Assignment:
Here the job is to transcribe the data exactly while omitting the images.

=== Data listing ===

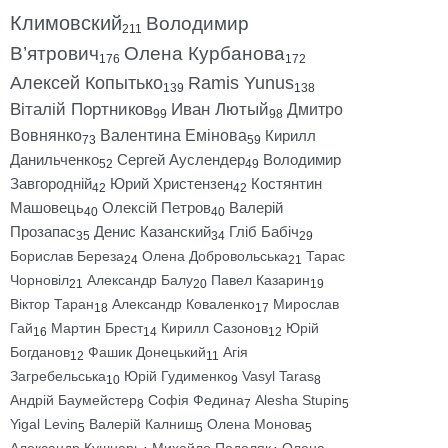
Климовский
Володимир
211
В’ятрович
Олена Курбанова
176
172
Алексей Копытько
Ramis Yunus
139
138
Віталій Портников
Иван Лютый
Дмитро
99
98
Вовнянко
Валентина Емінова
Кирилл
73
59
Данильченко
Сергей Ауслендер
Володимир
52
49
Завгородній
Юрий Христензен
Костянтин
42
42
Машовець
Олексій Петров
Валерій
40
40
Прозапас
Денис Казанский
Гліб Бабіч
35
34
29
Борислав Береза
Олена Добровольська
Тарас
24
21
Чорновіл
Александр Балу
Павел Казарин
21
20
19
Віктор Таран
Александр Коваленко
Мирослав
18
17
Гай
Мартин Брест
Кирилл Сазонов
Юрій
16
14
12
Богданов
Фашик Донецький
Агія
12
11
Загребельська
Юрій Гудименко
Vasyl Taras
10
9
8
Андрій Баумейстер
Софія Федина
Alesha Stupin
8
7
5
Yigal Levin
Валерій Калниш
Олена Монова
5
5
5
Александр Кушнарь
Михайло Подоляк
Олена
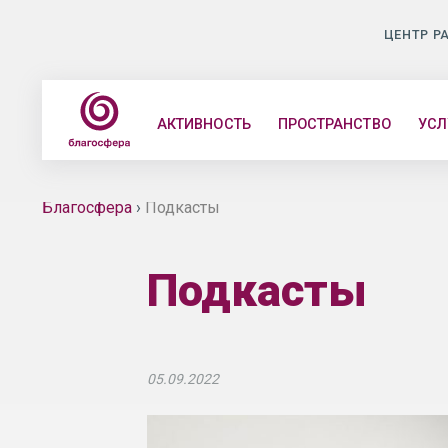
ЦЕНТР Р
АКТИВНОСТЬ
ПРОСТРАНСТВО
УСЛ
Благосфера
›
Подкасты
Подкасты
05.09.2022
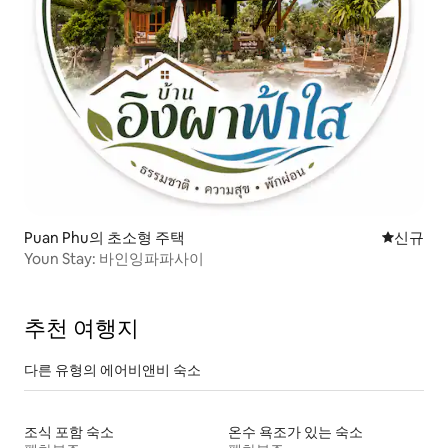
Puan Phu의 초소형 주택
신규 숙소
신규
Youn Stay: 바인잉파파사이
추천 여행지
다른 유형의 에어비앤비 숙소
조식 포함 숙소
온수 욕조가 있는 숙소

===

Exercise answer:
Климовский
Володимир
211
В’ятрович
Олена Курбанова
176
172
Алексей Копытько
Ramis Yunus
139
138
Віталій Портников
Иван Лютый
Дмитро
99
98
Вовнянко
Валентина Емінова
Кирилл
73
59
Данильченко
Сергей Ауслендер
Володимир
52
49
Завгородній
Юрий Христензен
Костянтин
42
42
Машовець
Олексій Петров
Валерій
40
40
Прозапас
Денис Казанский
Гліб Бабіч
35
34
29
Борислав Береза
Олена Добровольська
Тарас
24
21
Чорновіл
Александр Балу
Павел Казарин
21
20
19
Віктор Таран
Александр Коваленко
Мирослав
18
17
Гай
Мартин Брест
Кирилл Сазонов
Юрій
16
14
12
Богданов
Фашик Донецький
Агія
12
11
Загребельська
Юрій Гудименко
Vasyl Taras
10
9
8
Андрій Баумейстер
Софія Федина
Alesha Stupin
8
7
5
Yigal Levin
Валерій Калниш
Олена Монова
5
5
5
Александр Кушнарь
Михайло Подоляк
Олена
ЦЕНТР Р
АКТИВНОСТЬ
ПРОСТРАНСТВО
УСЛ
Благосфера
›
Подкасты
Подкасты
05.09.2022
Puan Phu의 초소형 주택
신규 숙소
신규
Youn Stay: 바인잉파파사이
추천 여행지
다른 유형의 에어비앤비 숙소
조식 포함 숙소
온수 욕조가 있는 숙소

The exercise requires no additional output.